Introduction
The Securities and Exchange Commission (SEC) has issued Circular No. 26-1 under the Investments and Securities Act, 2025, revising the Minimum Capital Requirements for operators in Nigeria’s capital market. The objective is clear: capital should reflect risk, investor protection should improve, and the market should be better positioned to withstand shocks.
This is the most significant reset of minimum capital thresholds since 2015. It applies across traditional operators, market infrastructure providers, fintechs, virtual/digital asset service providers, commodity market intermediaries, and consultants.
What the Revised Framework Covers
The SEC has adopted a classification-based capital model, linking minimum capital to the nature of an operator’s activities, the risks assumed, and the operator’s relevance to market stability.
Key ranges under the revised framework include:
a. Brokerage and Trading Firms
- Covers brokers, dealers, broker-dealers, inter-dealer brokers, and sub-brokers executing trades for clients or on their own account.
- Minimum capital ranges from ₦10 million (individual sub-brokers) to ₦2 billion (broker-dealers and inter-dealer brokers), depending on scope and execution rights.
b. Fund, Portfolio, and Asset Managers
- Applies to firms managing pooled funds, discretionary portfolios, or investment mandates.
- Capital requirements range from ₦200 million (venture capital managers) to ₦5 billion (full-scope fund and portfolio managers). Where funds managed exceed ₦100bn, the SEC may require minimum capital equal to 10% of the value managed.
c. Non-Core Operators and Advisory Roles
- Includes issuing houses, trustees, registrars, underwriters, rating agencies, and investment advisers.

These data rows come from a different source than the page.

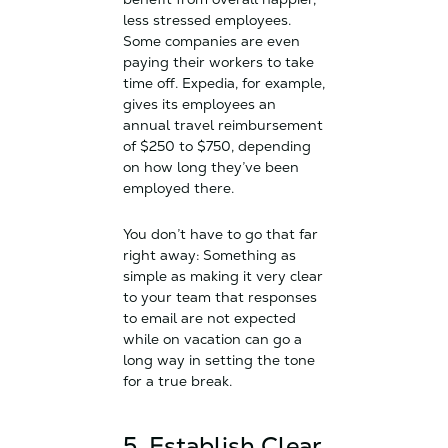
less stressed employees.
Some companies are even
paying their workers to take
time off. Expedia, for example,
gives its employees an
annual travel reimbursement
of $250 to $750, depending
on how long they’ve been
employed there.
You don’t have to go that far
right away: Something as
simple as making it very clear
to your team that responses
to email are not expected
while on vacation can go a
long way in setting the tone
for a true break.
5. Establish Clear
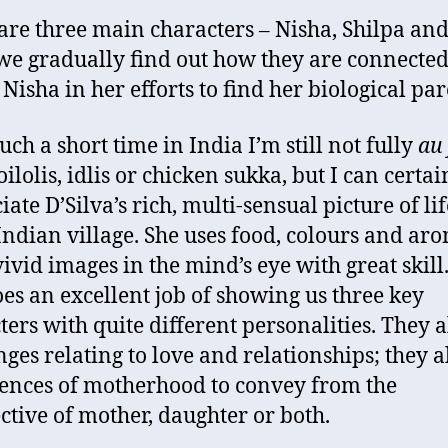
are three main characters – Nisha, Shilpa an
we gradually find out how they are connected
 Nisha in her efforts to find her biological par
uch a short time in India I’m still not fully
au 
ilolis, idlis or chicken sukka, but I can certai
ate D’Silva’s rich, multi-sensual picture of lif
Indian village. She uses food, colours and aro
vivid images in the mind’s eye with great skill
oes an excellent job of showing us three key
ters with quite different personalities. They a
nges relating to love and relationships; they a
ences of motherhood to convey from the
ctive of mother, daughter or both.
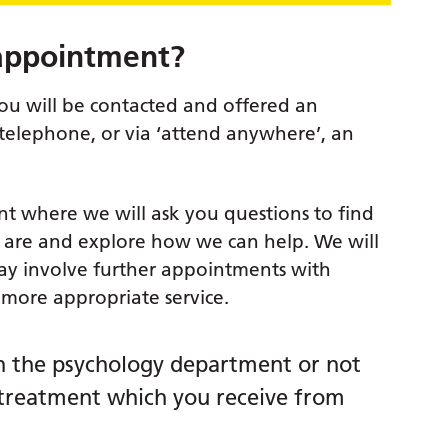
 appointment?
you will be contacted and offered an
 telephone, or via ‘attend anywhere’, an
nt where we will ask you questions to find
s are and explore how we can help. We will
ay involve further appointments with
 more appropriate service.
 the psychology department or not
he treatment which you receive from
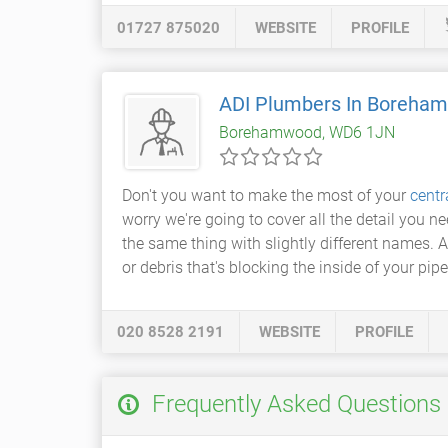
01727 875020
WEBSITE
PROFILE
ADI Plumbers In Boreha
Borehamwood, WD6 1JN
Don't you want to make the most of your
centr
worry we're going to cover all the detail you n
the same thing with slightly different names.
or debris that's blocking the inside of your pipes
020 8528 2191
WEBSITE
PROFILE
Frequently Asked Questions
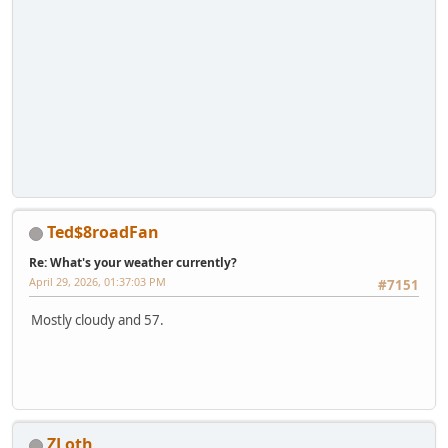
Ted$8roadFan
Re: What's your weather currently?
April 29, 2026, 01:37:03 PM
#7151
Mostly cloudy and 57.
ZLoth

- Capital thresholds range from ₦10 million to ₦7 billion, depending on underwriting exposure and system sensitivity.
d. Market Infrastructure Institutions
- Covers exchanges, clearing and settlement companies, central counterparties, and trade repositories.
- Given their systemic role, minimum capital ranges from ₦150 million to ₦10 billion.
e. FinTech Operators
- Applies to technology-driven capital market services such as robo-advisory platforms and crowdfunding intermediaries.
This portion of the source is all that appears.